Wife's friend showed this to me and wanted to know what it came from. Is it just a regular shark or a meg tooth?


----------



## bam_bam (Sep 1, 2014)

Pic 2


----------



## bam_bam (Sep 1, 2014)

Sorry about the picture orientation they came off my phone.


----------



## dh88 (Sep 1, 2014)

looks like one to me.


----------



## GLS (Sep 2, 2014)

Yep.  Just a puppy, though.


----------



## ghadarits (Sep 2, 2014)

I'd say so. Only millions of years old. Lol ...great find.


----------



## slightly grayling (Sep 2, 2014)

Yes, nice find and mostly unbroken!


----------



## Nugefan (Sep 2, 2014)

I thought it was one of Nicks baby teeth ...


----------



## Flaustin1 (Sep 2, 2014)

My mama found one very close to lake hartwell two years ago.  Cool find indeed.


----------



## JustUs4All (Sep 2, 2014)

Meg or a very close relative.


----------



## HossBog (Oct 23, 2014)

Sorry, but who is Meg? Wouldn't want to meet her in the woods!

I really ain't teasing, what is a Meg?


----------



## Nicodemus (Oct 23, 2014)

Nugefan said:


> I thought it was one of Nicks baby teeth ...



Hey!!  



HossBog said:


> Sorry, but who is Meg? Wouldn't want to meet her in the woods!
> 
> I really ain't teasing, what is a Meg?




Meg is a Carcharodon Megalodon. The ancient cousin to the great white shark.
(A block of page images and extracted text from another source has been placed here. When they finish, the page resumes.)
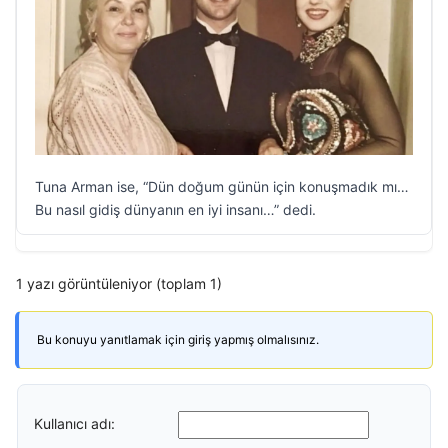
Tuna Arman ise, “Dün doğum günün için konuşmadık mı…
Bu nasıl gidiş dünyanın en iyi insanı…” dedi.
1 yazı görüntüleniyor (toplam 1)
Bu konuyu yanıtlamak için giriş yapmış olmalısınız.
Kullanıcı adı:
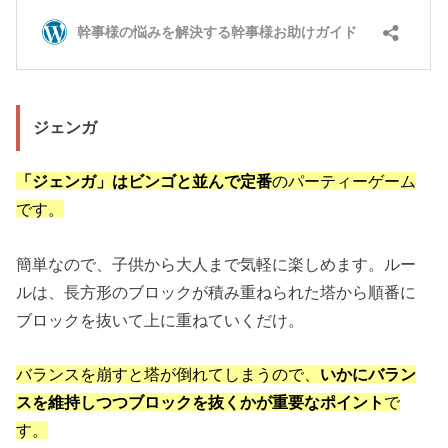
ジェンガ
「ジェンガ」はビンゴと並んで定番
のパーティーゲーム
です。
簡単なので、子供から大人まで気軽に楽しめます。ルー
ルは、長方形のブロックが積み重ねられた塔から順番に
ブロックを抜いて上に重ねていくだけ。
バランスを崩すと塔が倒れてしまうので、
いかにバラン
スを維持しつつブロックを抜くかが重要なポイント
で
す。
That tooth looks more like a fossil great white shark tooth.


----------



## RinggoldGa (Feb 20, 2017)

That's without a doubt a meg.  

The great whites don't have a bourlette.


----------



## Anvil Head (Feb 21, 2017)

HossBog said:


> Sorry, but who is Meg? Wouldn't want to meet her in the woods!
> 
> I really ain't teasing, what is a Meg?


 
Alabama kicked her out. She had to change her name and move to Fla panhandle back country once she lost her only tooth. Goes by Flossy now, I believe.


----------